Шрифт:
Интервал:
Закладка:
Одним из кричащих пороков того времени, который Диккенс едва замечает, был детский труд. В его книгах много раз показываются страдания детей, но страдают они обычно в школах, а не на фабриках. Подробное описание детского труда мы находим лишь в «Дэвиде Копперфилде», когда Дэвид моет бутылки на складе Мэрдстона и Грайнби. Это, не надо пояснять, автобиографический эпизод. Сам Диккенс десяти лет от роду работал на уорреновской фабрике ваксы на Стрэнде, и в романе все воссоздано так, как ему запомнилось. Эти воспоминания причиняли ему ужасную боль, отчасти потому, что свою работу на фабрике он считал унижающей его родителей, и собственной жене он рассказал о ней, лишь когда они прожили вместе долгие годы.

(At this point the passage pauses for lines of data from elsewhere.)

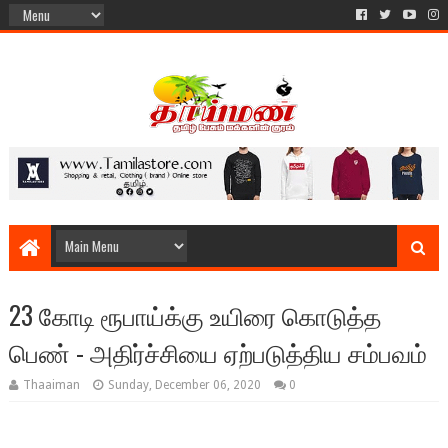
23 கோடி ரூபாய்க்கு உயிரை கொடுத்த
பெண் - அதிர்ச்சியை ஏற்படுத்திய சம்பவம்
Thaaiman
Sunday, December 06, 2020
0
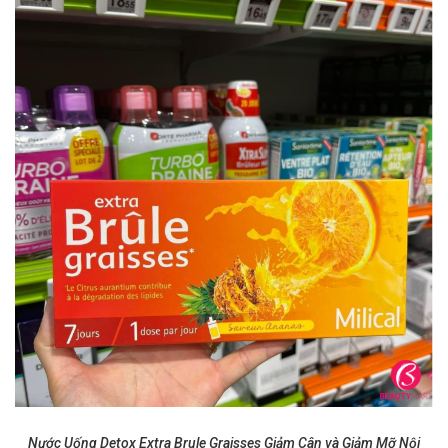
Nước Uống Detox Extra Brule Graisses Giảm Cân và Giảm Mỡ Nội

Оглядываясь на ту пору, он пишет в «Дэвиде Копперфилде»: «Даже теперь мне кажется странным, что в столь юном возрасте я оказался среди отверженных. Я был ребенком, наделенным прекрасными способностями и сильно развитой наблюдательностью, живым, страстным, нежным, легкоранимым душевно и телесно; неужто, казалось мне, никто не возьмет меня под свое крыло? Но этого не случилось, и в десять лет я сделался крохотным старательным муравьем на службе Мэрдстона и Грайнби».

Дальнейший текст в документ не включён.